Zimbabwe Minister of Tourism and Hospitality Industry, Walter Mzembi (MP), in his official opening speech, said that the decision to hold the meeting in the great Victoria Falls was informed by the very obvious reason that this World Wonder, the only one there is in this part of the world, is a natural tourist resource shared by the SADC. “I hear that some of you have been to this wonder”, he said, “and that you were covered by its refreshing and cascading smoke that blesses and cleanses all. You all stand blessed, all of you.”

He went on to point out that many regions of the world are facing challenges of socio-political instability including terrorism, and are therefore, not as attractive to tourists as the SADC region. “This is an opportune moment for our region to take advantage of its competitive edge on the continent,” he said. And increase its contribution to the growing global market share from the current 4% of the World’s global arrivals of 1.087 billion, according to the UNWTO report of 2013, to double digit levels by 2020.”

For SADC to effectively exploit these global opportunities, he said, it is necessary that the region pool its resources to create economies of scale.

He identified the trend of developing Regional Tourism Blocks in Africa. “Other regions in all the continents of the world are establishing these regional tourism blocks and creating conducive environments for ease of doing business and cross-border movement of tourists and citizens.” A case in point is the East African Community (EAC), which has moved with speed to implement a regional common visa, a strategy that the SADC has considered for some time.

Other important initiatives are to include accessibility infrastructure development, including expansion and modernisation of regional airports and airlines; active private sector involvement and participation; and integrating Southern Africa into a single but multifaceted Regional Destination and Tourist Brand.

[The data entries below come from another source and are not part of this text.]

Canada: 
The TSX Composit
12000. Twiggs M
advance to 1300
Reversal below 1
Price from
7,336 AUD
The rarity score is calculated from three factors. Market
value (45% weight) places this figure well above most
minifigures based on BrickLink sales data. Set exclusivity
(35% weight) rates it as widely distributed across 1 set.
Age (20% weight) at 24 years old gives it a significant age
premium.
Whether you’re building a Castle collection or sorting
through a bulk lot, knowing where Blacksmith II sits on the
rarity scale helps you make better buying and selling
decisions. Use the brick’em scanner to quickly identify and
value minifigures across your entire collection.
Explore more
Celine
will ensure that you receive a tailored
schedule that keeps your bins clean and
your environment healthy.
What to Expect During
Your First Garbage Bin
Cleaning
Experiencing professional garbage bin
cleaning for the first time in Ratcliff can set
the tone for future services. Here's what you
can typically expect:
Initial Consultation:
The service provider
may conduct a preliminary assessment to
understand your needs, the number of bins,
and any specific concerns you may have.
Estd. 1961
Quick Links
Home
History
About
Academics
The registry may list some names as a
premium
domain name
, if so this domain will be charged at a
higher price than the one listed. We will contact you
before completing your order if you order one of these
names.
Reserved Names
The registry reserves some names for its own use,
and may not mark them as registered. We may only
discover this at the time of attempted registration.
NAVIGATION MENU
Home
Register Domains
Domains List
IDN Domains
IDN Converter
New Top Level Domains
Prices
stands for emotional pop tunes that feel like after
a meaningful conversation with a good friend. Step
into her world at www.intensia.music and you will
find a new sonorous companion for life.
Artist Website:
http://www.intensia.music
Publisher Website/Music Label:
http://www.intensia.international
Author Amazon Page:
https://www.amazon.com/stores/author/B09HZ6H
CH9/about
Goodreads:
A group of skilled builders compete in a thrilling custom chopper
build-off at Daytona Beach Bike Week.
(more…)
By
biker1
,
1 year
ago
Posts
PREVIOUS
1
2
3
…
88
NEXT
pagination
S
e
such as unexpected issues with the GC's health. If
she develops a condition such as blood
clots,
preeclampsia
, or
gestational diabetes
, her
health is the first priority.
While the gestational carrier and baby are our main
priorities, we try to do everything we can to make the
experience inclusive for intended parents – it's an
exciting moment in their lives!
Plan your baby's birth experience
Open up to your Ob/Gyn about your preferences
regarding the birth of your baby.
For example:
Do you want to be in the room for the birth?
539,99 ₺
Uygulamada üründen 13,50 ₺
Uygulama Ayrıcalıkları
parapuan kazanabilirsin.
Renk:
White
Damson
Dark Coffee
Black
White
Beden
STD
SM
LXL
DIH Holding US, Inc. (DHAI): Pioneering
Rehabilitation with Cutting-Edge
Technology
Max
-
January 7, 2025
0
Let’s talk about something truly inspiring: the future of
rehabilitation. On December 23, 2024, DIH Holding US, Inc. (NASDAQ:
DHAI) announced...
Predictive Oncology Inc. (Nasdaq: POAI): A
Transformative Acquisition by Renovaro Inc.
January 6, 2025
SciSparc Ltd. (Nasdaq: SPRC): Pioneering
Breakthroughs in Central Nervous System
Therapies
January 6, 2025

The mayor of Victoria Falls, Counsellor S. Mpofu, ended the talks with a vote of thanks. He said that the artificial borders existing between Southern African countries are meant for human beings only because of sovereignty reasons. “Wild animals do not recognise these artificial boundaries, they travel from one country to the other every moment of their lives, and therefore, they belong to us all. In-order to ensure their safety, he said, we have to jointly carry out certain programs together, harmonise our policies and reach out to each other as neighbouring countries and indeed as SADC.”